Partly for S&G, I once build a two quadrant multiplier -- an OTA. I added a sampled servo loop, so that, for 10us out of every 10ms, the +in is switched to zero, the output is switched to an error amplifier, and the error amplifier is switched to a sample-and-hold on the -in. So in the 10us, it settles to zero offset, then resumes normal operation at some new -in offset, where it can drift around some more, then get reset again.
To get 100% uninterrupted service from such a circuit, you need exactly double everything: two OTAs, so one handles the signal while the other gets autozeroed. PITA. Useless.
The alternative is a circuit which does not suffer from offset voltage and thermal drift: a proper LM13700 or whatever.

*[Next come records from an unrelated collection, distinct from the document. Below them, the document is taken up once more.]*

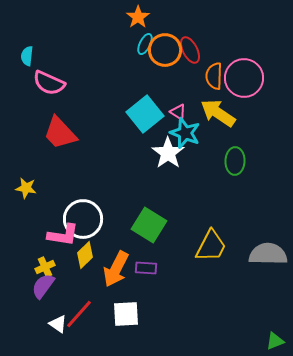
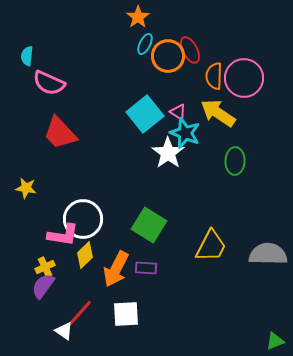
orange circle: moved 3 px right, 6 px down
white triangle: moved 6 px right, 7 px down
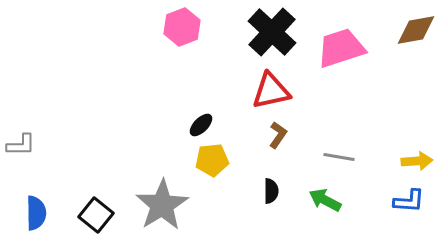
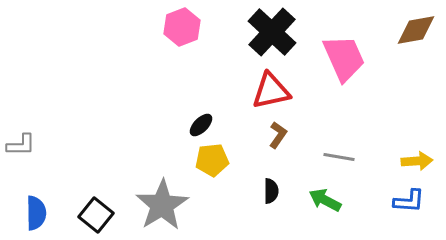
pink trapezoid: moved 3 px right, 10 px down; rotated 84 degrees clockwise
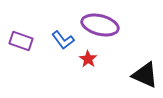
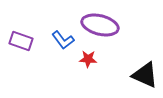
red star: rotated 30 degrees counterclockwise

On the upside, the performance was astonishing. I could literally bring one transistor (in the diff pair) up to soldering temperature -- the offset was something ridiculous like 1V -- but it was still multiplying just fine, understanding that since absolute temperature was different, the gain was proportionally different as well. I also tried it with germanium transistors, which also worked just fine, until the heated transistor got so hot it literally became a three-way short (so much leakage between B/C/E that it looks more like a crappy resistor than any kind of transistor).
It also compensated for drift in the current mirror transistors (which were doing level shifts, not a key part of the circuit behavior).